Many people won’t consider the idea of fostering teenagers because of the sometimes negative public image associated with them. They may be seen as aggressive, noisy and uncooperative. But a brash exterior often hides other, positive qualities. As a result of these misconceptions, many individuals who could provide a young person with a nurturing home are deterred from fostering teenagers.
We want to highlight the positive benefits of caring for older children and encourage those interested in fostering, to specifically consider this age group. Here are a few stories from our carers who highlight the positives of fostering older children…
Dianne and Paul, who live in Warrington, have been fostering for nine years and particularly enjoy caring for teenagers. Dianne is a part-time Youth Worker and it was through her work with vulnerable young people that led her to fostering. She and Paul currently foster two teenagers and have helped them both overcome difficulties in their young lives to eventually excel in exams and for one to go onto an apprenticeship.
Dianne said: “It’s hard enough being a teenager but when children experience hardship and struggles early on in life, it adds another dimension. Fostering is about providing a positive environment for them and having an impact that will set them on a better and more stable path. It can be very emotional at times and you need lots of patience and tolerance. However, the most important quality is to be able to listen and work with that young person, to guide them to make positive choices that will lead to emotional well-being and bright futures.”
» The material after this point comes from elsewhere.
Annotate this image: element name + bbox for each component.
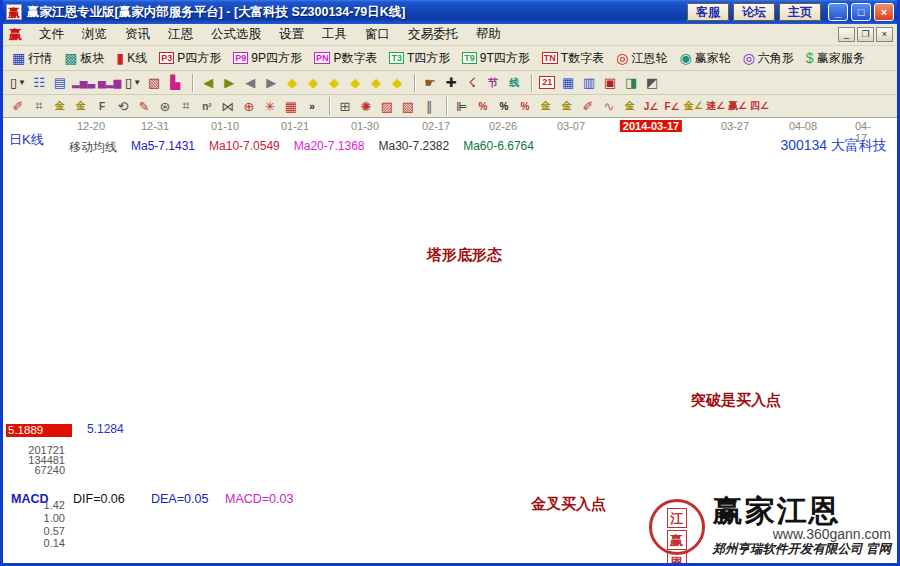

Dianne goes onto say “Foster4 provide a great network of support and training. Through its foster forum, there are lots of other carers you can speak to and share advice with, it is like a mini community that is there to support you on top of all the other help you receive from support workers.
Being a foster carer is very rewarding, not least to see a young person develop and grow as a result of your guidance and care.”
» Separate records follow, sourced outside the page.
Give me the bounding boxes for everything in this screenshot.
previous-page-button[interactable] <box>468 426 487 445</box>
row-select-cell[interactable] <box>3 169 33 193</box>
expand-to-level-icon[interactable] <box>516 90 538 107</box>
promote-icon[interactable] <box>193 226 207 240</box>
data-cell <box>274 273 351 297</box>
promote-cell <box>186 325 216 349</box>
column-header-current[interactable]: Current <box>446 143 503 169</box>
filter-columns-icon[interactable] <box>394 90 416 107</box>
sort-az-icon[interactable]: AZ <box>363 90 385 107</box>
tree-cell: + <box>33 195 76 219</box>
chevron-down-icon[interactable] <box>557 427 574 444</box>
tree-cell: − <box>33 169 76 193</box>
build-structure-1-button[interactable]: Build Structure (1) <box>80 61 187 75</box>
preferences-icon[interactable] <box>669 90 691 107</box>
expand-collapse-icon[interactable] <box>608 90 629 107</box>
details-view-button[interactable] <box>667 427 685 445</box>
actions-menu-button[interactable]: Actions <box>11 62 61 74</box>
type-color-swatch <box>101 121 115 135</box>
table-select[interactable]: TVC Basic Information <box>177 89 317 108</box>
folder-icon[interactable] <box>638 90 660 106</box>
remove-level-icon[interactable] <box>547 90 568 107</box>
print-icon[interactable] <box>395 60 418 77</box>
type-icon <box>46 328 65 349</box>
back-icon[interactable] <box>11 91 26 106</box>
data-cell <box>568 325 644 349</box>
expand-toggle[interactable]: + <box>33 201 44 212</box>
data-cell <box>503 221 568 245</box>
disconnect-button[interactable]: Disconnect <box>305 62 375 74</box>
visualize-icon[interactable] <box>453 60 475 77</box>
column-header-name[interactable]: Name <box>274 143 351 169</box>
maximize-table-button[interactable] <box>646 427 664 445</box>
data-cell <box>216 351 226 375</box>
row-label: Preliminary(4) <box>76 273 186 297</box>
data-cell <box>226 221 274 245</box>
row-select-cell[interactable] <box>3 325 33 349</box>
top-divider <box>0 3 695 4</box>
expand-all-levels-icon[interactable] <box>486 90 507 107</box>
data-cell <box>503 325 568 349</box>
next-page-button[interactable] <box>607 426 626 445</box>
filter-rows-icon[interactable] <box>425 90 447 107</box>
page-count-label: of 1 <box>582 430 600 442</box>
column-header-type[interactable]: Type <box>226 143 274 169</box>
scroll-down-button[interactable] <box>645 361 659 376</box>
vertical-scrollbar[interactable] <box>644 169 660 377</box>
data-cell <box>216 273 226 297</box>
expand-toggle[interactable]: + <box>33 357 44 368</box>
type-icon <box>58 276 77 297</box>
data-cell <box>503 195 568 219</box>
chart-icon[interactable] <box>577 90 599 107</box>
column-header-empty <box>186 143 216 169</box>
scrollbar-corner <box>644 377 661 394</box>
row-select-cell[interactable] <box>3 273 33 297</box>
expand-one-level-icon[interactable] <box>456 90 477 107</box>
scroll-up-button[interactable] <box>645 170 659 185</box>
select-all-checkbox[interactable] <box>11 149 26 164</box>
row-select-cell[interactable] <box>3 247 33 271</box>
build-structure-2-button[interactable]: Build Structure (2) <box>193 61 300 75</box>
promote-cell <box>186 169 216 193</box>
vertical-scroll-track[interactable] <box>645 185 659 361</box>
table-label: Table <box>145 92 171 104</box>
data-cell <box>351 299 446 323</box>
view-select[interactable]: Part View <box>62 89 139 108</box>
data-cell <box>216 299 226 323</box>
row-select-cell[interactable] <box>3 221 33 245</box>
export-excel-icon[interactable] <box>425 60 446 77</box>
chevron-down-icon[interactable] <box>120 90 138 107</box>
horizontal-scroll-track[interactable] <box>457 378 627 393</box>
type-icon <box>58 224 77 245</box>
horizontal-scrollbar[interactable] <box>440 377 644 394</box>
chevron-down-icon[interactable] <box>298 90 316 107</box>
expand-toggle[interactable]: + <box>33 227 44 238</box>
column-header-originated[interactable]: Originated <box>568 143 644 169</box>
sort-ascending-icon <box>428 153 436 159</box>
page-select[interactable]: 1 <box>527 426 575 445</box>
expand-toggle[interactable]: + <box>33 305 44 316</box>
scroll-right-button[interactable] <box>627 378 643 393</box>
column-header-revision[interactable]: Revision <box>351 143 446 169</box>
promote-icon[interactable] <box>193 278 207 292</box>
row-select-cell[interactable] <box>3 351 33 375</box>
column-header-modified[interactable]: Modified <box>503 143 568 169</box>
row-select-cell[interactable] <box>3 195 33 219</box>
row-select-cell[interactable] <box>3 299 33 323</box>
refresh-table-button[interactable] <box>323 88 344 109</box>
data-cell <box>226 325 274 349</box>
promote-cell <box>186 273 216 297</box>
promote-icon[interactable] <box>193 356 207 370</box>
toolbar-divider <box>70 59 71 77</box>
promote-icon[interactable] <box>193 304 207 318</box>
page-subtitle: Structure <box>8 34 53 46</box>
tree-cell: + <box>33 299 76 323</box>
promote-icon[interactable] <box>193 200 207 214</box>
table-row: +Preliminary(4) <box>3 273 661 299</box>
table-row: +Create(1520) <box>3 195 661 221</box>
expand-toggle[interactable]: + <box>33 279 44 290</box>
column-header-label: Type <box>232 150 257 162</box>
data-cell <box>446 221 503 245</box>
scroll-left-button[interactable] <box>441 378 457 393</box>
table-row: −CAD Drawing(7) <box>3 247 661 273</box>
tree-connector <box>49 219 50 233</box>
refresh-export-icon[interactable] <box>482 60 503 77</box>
Margaret is a single carer, now retired from work, living in Winsford, and has been fostering for three years, having specifically enquired with a view to fostering teenagers. Margaret, a former mental health nurse with a background in training, found a real connection with teenagers when she took over a YTS training scheme when working at a local college. Whilst working with young people on the YTS scheme, Margaret enjoyed guiding young people to help them unleash their true potential. Having previous experience with this age group, she was then inspired to pursue becoming a foster carer.
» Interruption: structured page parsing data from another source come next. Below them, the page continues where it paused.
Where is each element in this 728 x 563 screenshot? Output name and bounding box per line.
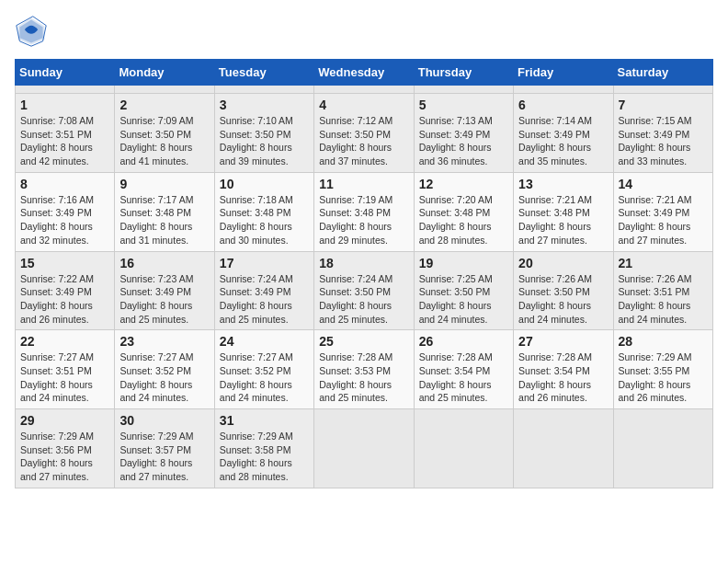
day-number: 5 (419, 98, 508, 112)
col-header-wednesday: Wednesday (314, 60, 414, 86)
day-number: 27 (518, 334, 608, 349)
calendar-cell (115, 86, 214, 94)
day-info: Sunrise: 7:24 AM Sunset: 3:50 PM Dayligh… (319, 272, 408, 327)
day-number: 2 (119, 98, 209, 112)
calendar-cell (16, 86, 115, 94)
calendar-cell: 21Sunrise: 7:26 AM Sunset: 3:51 PM Dayli… (613, 251, 712, 330)
calendar-cell: 23Sunrise: 7:27 AM Sunset: 3:52 PM Dayli… (115, 330, 214, 409)
calendar-cell: 29Sunrise: 7:29 AM Sunset: 3:56 PM Dayli… (16, 409, 115, 488)
day-number: 26 (419, 334, 508, 349)
day-number: 30 (119, 413, 209, 428)
day-info: Sunrise: 7:20 AM Sunset: 3:48 PM Dayligh… (419, 193, 508, 247)
day-info: Sunrise: 7:22 AM Sunset: 3:49 PM Dayligh… (20, 272, 109, 327)
col-header-monday: Monday (115, 60, 214, 86)
col-header-tuesday: Tuesday (214, 60, 313, 86)
calendar-cell: 13Sunrise: 7:21 AM Sunset: 3:48 PM Dayli… (514, 172, 613, 251)
day-info: Sunrise: 7:29 AM Sunset: 3:57 PM Dayligh… (119, 430, 209, 484)
calendar-cell: 31Sunrise: 7:29 AM Sunset: 3:58 PM Dayli… (214, 409, 313, 488)
col-header-thursday: Thursday (414, 60, 513, 86)
day-info: Sunrise: 7:23 AM Sunset: 3:49 PM Dayligh… (119, 272, 209, 327)
day-number: 23 (119, 334, 209, 349)
day-number: 18 (319, 256, 408, 270)
day-number: 4 (319, 98, 408, 112)
day-info: Sunrise: 7:16 AM Sunset: 3:49 PM Dayligh… (20, 193, 109, 247)
day-number: 3 (220, 98, 309, 112)
day-number: 28 (619, 334, 708, 349)
calendar-cell: 9Sunrise: 7:17 AM Sunset: 3:48 PM Daylig… (115, 172, 214, 251)
day-info: Sunrise: 7:26 AM Sunset: 3:51 PM Dayligh… (619, 272, 708, 327)
calendar-header-row: SundayMondayTuesdayWednesdayThursdayFrid… (16, 60, 713, 86)
calendar-cell: 5Sunrise: 7:13 AM Sunset: 3:49 PM Daylig… (414, 94, 513, 173)
calendar-cell (613, 409, 712, 488)
day-info: Sunrise: 7:25 AM Sunset: 3:50 PM Dayligh… (419, 272, 508, 327)
calendar-cell: 28Sunrise: 7:29 AM Sunset: 3:55 PM Dayli… (613, 330, 712, 409)
day-info: Sunrise: 7:28 AM Sunset: 3:53 PM Dayligh… (319, 350, 408, 405)
day-info: Sunrise: 7:19 AM Sunset: 3:48 PM Dayligh… (319, 193, 408, 247)
calendar-cell: 4Sunrise: 7:12 AM Sunset: 3:50 PM Daylig… (314, 94, 414, 173)
day-info: Sunrise: 7:10 AM Sunset: 3:50 PM Dayligh… (220, 114, 309, 168)
week-row-3: 15Sunrise: 7:22 AM Sunset: 3:49 PM Dayli… (16, 251, 713, 330)
calendar-cell: 11Sunrise: 7:19 AM Sunset: 3:48 PM Dayli… (314, 172, 414, 251)
week-row-2: 8Sunrise: 7:16 AM Sunset: 3:49 PM Daylig… (16, 172, 713, 251)
page-header (15, 15, 713, 48)
week-row-1: 1Sunrise: 7:08 AM Sunset: 3:51 PM Daylig… (16, 94, 713, 173)
logo-icon (15, 15, 48, 48)
calendar-cell: 19Sunrise: 7:25 AM Sunset: 3:50 PM Dayli… (414, 251, 513, 330)
calendar-cell: 1Sunrise: 7:08 AM Sunset: 3:51 PM Daylig… (16, 94, 115, 173)
day-info: Sunrise: 7:28 AM Sunset: 3:54 PM Dayligh… (518, 350, 608, 405)
day-number: 15 (20, 256, 109, 270)
calendar-cell: 8Sunrise: 7:16 AM Sunset: 3:49 PM Daylig… (16, 172, 115, 251)
day-number: 9 (119, 177, 209, 191)
day-number: 24 (220, 334, 309, 349)
day-number: 8 (20, 177, 109, 191)
calendar-cell: 27Sunrise: 7:28 AM Sunset: 3:54 PM Dayli… (514, 330, 613, 409)
day-number: 12 (419, 177, 508, 191)
day-info: Sunrise: 7:17 AM Sunset: 3:48 PM Dayligh… (119, 193, 209, 247)
day-info: Sunrise: 7:27 AM Sunset: 3:51 PM Dayligh… (20, 350, 109, 405)
calendar-cell (314, 409, 414, 488)
calendar-cell: 20Sunrise: 7:26 AM Sunset: 3:50 PM Dayli… (514, 251, 613, 330)
day-info: Sunrise: 7:14 AM Sunset: 3:49 PM Dayligh… (518, 114, 608, 168)
day-number: 21 (619, 256, 708, 270)
day-number: 11 (319, 177, 408, 191)
calendar-cell: 26Sunrise: 7:28 AM Sunset: 3:54 PM Dayli… (414, 330, 513, 409)
day-info: Sunrise: 7:08 AM Sunset: 3:51 PM Dayligh… (20, 114, 109, 168)
day-info: Sunrise: 7:13 AM Sunset: 3:49 PM Dayligh… (419, 114, 508, 168)
calendar-cell: 17Sunrise: 7:24 AM Sunset: 3:49 PM Dayli… (214, 251, 313, 330)
day-info: Sunrise: 7:21 AM Sunset: 3:48 PM Dayligh… (518, 193, 608, 247)
col-header-sunday: Sunday (16, 60, 115, 86)
day-number: 17 (220, 256, 309, 270)
day-number: 20 (518, 256, 608, 270)
calendar-table: SundayMondayTuesdayWednesdayThursdayFrid… (15, 59, 713, 488)
day-info: Sunrise: 7:27 AM Sunset: 3:52 PM Dayligh… (119, 350, 209, 405)
day-number: 13 (518, 177, 608, 191)
calendar-cell (414, 409, 513, 488)
day-info: Sunrise: 7:18 AM Sunset: 3:48 PM Dayligh… (220, 193, 309, 247)
calendar-cell: 18Sunrise: 7:24 AM Sunset: 3:50 PM Dayli… (314, 251, 414, 330)
day-info: Sunrise: 7:26 AM Sunset: 3:50 PM Dayligh… (518, 272, 608, 327)
calendar-cell: 30Sunrise: 7:29 AM Sunset: 3:57 PM Dayli… (115, 409, 214, 488)
calendar-cell (514, 409, 613, 488)
day-number: 1 (20, 98, 109, 112)
calendar-cell: 6Sunrise: 7:14 AM Sunset: 3:49 PM Daylig… (514, 94, 613, 173)
week-row-5: 29Sunrise: 7:29 AM Sunset: 3:56 PM Dayli… (16, 409, 713, 488)
day-info: Sunrise: 7:29 AM Sunset: 3:55 PM Dayligh… (619, 350, 708, 405)
calendar-cell (314, 86, 414, 94)
day-number: 16 (119, 256, 209, 270)
day-number: 7 (619, 98, 708, 112)
calendar-cell: 10Sunrise: 7:18 AM Sunset: 3:48 PM Dayli… (214, 172, 313, 251)
day-number: 22 (20, 334, 109, 349)
day-number: 29 (20, 413, 109, 428)
calendar-cell: 12Sunrise: 7:20 AM Sunset: 3:48 PM Dayli… (414, 172, 513, 251)
day-info: Sunrise: 7:28 AM Sunset: 3:54 PM Dayligh… (419, 350, 508, 405)
calendar-cell: 16Sunrise: 7:23 AM Sunset: 3:49 PM Dayli… (115, 251, 214, 330)
calendar-cell: 2Sunrise: 7:09 AM Sunset: 3:50 PM Daylig… (115, 94, 214, 173)
day-info: Sunrise: 7:21 AM Sunset: 3:49 PM Dayligh… (619, 193, 708, 247)
day-info: Sunrise: 7:29 AM Sunset: 3:56 PM Dayligh… (20, 430, 109, 484)
logo (15, 15, 51, 48)
day-number: 10 (220, 177, 309, 191)
calendar-cell (214, 86, 313, 94)
week-row-4: 22Sunrise: 7:27 AM Sunset: 3:51 PM Dayli… (16, 330, 713, 409)
day-info: Sunrise: 7:15 AM Sunset: 3:49 PM Dayligh… (619, 114, 708, 168)
calendar-cell: 25Sunrise: 7:28 AM Sunset: 3:53 PM Dayli… (314, 330, 414, 409)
Margaret said: “I find the teenage years to be fascinating and interesting as you see a child develop toward adulthood. The teenager I foster is nearly 16 years old now. It has been amazing to see him grow and develop, and to help influence his life in such a positive way. Teenagers are often perceived to be difficult or demanding but in my experience it is about building rapport and mutual respect with someone.
He has been brilliant during the lockdown, even though he hasn’t been able to go outside and mix with his friends. I was worried that it might affect his mental health as he really enjoys being outdoors, but he has shown me how resilient he is, as well as being a kind and thoughtful young man.”
Margaret goes onto say “The trauma informed training course I did with Foster4 was brilliant and not only helped me to understand and communicate better with the young person, but also taught me to check my own behaviour, addressing issues more calmly and sensitively.
I really enjoy being a foster carer, it has taught me patience and not to take anything for granted. If you like children you will love fostering!”
Debbie, a single foster carer from Runcorn, has been fostering for sometime. She says, “I’ve cared for this age group over the past ten years – long and short term and in an emergency. All of them have come to me wanting a safe and less hectic space to live, to be able to have someone give them priority and attention and listen and act on what they consider to be important. This includes, to advocate and show results, to support them to thrive and to provide them with new experiences which give a positive aspect of how much better life can be.”
Debbie also says: “These things take time and patience to really show you care and become a trusting adult for young people. Two young people I’ve supported recently went on to live independently, when they decided they were ready (at almost twenty years old!). The service of care and mutual planning with Halton Council has made their transition effortless”.